Kadhafi nasceu e morreu em Sirte, mas quem lá manda hoje é o ISIS. Estamos todos a olhar para a Síria mas há dias Obama pediu ao National Security Council informações sobre uma extensão dos bombardeamentos à Líbia. Isto é a continuação da "guerra ao terror" de Bush com outros meios: drones em vez de tropas. A principal preocupação? Que os bombardeamentos não tenham ação paralela na estabilização das zonas não controladas pelo ISIS. A vantagem da Líbia em relação à Síria é não ter a teia de interesses divergentes entre grandes potências, a desvantagem é não estar dotada de orgânica estatal enraizada que permita partir daí para a reconstrução do país. Mais do que para os EUA, a Líbia é um desafio estratégico para a UE, que devia assumir mais responsabilidades.
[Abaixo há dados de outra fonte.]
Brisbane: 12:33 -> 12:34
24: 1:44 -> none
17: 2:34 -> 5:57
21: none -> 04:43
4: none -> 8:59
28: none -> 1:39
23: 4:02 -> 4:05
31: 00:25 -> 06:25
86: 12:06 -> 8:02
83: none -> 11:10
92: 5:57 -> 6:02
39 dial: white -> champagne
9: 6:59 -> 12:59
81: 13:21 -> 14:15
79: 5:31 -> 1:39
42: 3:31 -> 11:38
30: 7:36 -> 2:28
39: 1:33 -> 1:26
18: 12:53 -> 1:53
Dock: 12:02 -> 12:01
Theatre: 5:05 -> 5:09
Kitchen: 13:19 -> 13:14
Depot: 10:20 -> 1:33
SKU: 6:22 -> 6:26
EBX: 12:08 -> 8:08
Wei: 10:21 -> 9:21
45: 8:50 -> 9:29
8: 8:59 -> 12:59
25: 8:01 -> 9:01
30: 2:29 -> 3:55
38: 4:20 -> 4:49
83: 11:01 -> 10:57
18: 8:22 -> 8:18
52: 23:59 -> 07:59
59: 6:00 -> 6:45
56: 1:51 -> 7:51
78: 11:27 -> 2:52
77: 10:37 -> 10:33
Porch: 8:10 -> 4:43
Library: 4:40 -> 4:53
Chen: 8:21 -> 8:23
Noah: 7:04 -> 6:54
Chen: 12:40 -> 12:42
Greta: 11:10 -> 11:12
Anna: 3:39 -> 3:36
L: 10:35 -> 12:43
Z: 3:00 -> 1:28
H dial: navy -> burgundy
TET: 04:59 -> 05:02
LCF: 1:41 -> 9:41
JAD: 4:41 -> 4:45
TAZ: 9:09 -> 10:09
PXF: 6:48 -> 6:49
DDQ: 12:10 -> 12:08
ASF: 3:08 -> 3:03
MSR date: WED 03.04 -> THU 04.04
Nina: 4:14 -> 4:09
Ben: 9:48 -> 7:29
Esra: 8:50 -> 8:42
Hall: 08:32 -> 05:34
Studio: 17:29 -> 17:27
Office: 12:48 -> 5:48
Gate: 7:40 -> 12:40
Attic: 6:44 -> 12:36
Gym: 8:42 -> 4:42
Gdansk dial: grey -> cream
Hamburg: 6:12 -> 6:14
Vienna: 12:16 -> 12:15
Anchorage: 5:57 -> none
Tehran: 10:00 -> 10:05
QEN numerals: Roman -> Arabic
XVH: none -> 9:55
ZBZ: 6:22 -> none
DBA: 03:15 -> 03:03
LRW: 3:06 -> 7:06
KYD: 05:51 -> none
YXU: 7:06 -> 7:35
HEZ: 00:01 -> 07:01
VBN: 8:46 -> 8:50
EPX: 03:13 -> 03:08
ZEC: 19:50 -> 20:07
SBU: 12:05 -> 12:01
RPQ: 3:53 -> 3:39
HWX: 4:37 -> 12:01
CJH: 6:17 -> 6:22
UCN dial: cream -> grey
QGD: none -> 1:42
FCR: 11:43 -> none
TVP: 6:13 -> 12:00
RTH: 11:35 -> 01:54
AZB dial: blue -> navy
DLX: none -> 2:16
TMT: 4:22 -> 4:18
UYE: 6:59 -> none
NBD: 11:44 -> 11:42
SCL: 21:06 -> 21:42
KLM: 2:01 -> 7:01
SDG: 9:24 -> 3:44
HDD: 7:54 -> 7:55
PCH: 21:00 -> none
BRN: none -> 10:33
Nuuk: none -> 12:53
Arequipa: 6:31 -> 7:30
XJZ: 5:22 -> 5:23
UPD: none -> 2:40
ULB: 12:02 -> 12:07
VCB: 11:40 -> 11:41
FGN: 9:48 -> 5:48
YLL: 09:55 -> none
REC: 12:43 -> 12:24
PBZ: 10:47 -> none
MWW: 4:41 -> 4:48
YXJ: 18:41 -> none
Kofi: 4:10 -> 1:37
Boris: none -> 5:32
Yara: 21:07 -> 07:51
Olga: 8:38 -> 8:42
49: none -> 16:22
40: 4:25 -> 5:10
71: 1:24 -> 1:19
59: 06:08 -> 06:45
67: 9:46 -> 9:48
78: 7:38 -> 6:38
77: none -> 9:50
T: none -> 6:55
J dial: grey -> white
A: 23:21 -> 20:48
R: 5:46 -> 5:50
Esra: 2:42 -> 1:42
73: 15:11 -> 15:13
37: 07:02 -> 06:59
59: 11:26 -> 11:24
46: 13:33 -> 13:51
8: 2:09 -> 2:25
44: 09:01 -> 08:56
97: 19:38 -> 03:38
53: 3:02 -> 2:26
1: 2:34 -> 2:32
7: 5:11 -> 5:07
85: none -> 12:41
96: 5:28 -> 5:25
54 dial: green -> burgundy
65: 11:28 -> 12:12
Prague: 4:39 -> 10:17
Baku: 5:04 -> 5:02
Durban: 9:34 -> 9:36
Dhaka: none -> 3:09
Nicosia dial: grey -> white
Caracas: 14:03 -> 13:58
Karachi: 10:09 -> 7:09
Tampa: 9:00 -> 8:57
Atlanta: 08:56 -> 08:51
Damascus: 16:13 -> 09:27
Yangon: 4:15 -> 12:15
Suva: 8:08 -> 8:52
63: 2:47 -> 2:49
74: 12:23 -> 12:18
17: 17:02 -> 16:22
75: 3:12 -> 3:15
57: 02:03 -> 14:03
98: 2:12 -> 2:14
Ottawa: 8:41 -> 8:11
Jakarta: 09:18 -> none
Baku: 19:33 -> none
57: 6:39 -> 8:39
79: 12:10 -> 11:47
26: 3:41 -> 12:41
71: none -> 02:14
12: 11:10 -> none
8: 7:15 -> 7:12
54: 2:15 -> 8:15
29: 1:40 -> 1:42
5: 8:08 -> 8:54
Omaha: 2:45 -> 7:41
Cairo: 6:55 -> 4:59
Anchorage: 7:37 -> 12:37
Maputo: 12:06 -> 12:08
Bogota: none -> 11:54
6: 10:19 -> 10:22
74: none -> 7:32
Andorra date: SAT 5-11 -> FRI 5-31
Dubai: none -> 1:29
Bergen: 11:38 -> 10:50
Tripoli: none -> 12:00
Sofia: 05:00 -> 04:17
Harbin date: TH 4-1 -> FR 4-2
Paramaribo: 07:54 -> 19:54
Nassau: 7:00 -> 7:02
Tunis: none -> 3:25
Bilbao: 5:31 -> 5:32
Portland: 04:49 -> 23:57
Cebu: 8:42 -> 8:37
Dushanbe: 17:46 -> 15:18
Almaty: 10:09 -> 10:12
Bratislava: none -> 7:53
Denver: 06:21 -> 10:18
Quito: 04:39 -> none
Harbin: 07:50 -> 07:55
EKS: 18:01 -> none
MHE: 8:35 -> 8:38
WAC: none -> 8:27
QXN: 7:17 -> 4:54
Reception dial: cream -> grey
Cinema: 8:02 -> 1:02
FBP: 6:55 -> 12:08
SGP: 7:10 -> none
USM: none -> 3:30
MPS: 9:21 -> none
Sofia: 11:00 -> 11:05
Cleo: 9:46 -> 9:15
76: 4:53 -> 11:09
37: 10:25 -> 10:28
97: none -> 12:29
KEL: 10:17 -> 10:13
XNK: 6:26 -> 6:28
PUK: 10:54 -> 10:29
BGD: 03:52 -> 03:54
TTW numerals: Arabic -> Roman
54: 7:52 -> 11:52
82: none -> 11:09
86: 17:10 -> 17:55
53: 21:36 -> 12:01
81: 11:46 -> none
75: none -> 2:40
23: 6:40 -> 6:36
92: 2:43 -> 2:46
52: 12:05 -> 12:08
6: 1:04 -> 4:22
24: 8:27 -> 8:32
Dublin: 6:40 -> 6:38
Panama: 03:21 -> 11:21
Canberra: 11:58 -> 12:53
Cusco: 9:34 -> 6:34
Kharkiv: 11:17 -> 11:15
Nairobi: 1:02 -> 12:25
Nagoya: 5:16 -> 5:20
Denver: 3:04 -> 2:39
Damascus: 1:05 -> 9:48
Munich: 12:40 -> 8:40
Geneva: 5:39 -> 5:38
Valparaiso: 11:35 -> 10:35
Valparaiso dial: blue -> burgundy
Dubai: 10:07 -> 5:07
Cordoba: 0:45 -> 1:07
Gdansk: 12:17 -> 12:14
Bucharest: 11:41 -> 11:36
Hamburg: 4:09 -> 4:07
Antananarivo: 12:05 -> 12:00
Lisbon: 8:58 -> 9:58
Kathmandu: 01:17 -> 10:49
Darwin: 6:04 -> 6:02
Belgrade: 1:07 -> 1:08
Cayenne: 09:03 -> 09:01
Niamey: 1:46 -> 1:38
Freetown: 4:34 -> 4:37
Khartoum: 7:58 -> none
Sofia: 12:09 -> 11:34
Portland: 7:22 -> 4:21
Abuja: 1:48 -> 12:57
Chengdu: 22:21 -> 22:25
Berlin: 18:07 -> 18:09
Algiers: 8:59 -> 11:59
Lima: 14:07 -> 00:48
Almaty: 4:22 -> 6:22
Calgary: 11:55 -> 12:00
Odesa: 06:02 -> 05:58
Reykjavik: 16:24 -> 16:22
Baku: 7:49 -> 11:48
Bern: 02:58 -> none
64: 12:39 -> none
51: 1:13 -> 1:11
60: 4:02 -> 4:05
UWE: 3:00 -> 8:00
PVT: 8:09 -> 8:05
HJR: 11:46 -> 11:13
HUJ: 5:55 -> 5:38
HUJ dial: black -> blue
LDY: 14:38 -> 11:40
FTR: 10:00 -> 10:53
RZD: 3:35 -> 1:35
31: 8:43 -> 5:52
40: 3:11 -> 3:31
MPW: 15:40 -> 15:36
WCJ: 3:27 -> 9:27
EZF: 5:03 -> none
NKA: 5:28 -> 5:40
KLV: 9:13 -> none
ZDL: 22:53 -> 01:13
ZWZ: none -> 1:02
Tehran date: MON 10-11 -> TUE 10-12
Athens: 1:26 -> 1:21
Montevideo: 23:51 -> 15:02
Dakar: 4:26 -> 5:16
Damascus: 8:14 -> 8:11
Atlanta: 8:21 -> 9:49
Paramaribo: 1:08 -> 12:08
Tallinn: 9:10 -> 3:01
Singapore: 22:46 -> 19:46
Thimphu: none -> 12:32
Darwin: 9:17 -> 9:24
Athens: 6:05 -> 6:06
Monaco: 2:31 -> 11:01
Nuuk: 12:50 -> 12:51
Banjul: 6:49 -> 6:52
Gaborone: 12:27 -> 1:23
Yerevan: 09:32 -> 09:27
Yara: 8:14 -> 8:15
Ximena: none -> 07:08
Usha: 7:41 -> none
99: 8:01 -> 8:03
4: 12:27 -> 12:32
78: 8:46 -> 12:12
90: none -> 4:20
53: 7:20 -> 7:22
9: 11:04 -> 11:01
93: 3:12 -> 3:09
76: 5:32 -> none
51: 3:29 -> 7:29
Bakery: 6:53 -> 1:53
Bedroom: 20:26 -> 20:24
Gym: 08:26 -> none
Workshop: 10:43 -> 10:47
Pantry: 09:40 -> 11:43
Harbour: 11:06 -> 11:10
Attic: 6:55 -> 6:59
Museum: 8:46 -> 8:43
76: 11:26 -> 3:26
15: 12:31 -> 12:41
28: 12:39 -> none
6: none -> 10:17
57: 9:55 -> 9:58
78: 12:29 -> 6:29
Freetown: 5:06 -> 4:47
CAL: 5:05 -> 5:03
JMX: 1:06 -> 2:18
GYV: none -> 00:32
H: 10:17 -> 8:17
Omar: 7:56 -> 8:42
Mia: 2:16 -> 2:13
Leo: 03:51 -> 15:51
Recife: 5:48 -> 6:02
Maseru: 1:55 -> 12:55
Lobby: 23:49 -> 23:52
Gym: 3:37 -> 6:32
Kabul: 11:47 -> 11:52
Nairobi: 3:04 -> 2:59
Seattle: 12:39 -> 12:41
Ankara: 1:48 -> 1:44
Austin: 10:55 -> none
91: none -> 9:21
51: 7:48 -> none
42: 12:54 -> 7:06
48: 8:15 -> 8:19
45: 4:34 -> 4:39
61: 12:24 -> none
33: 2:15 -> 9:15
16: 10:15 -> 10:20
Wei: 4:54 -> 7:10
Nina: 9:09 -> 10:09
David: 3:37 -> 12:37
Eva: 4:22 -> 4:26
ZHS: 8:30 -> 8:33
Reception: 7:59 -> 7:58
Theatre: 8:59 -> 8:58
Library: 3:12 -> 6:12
Primeiro, os europeus têm mais interesses em risco, desde a relação comercial à energética, passando pela diabólica rota migratória mediterrânica. A UE precisa, por isso, de estar presente na formação da decisão de uma missão anti-ISIS na Líbia, para não ser vítima dos erros cometidos pós-Kadhafi e da falência da coordenação entre a missão militar (NATO) e uma de estabilização (UE). Além disso, precisa de manter vivo o plano da ONU, envolvendo outras partes nas soluções de poder e repartição de riqueza. Pode ser aglutinadora se agir de forma institucional em vez de ser encabeçada por Estados com interesses evidentes na Líbia. A UE tem à sua disposição, até pela proximidade geográfica, mas sobretudo pelo perfil de honest broker, instrumentos capazes de dotar a Líbia de um roteiro onde várias dimensões possam ser integradas com lógica, da inclusão tribal ao auxílio à administração local, da diversificação económica à formação policial, do combate à economia paralela à inclusão da mulher no processo político. Será sempre demorado mas nada é pior do que a situação a que se chegou.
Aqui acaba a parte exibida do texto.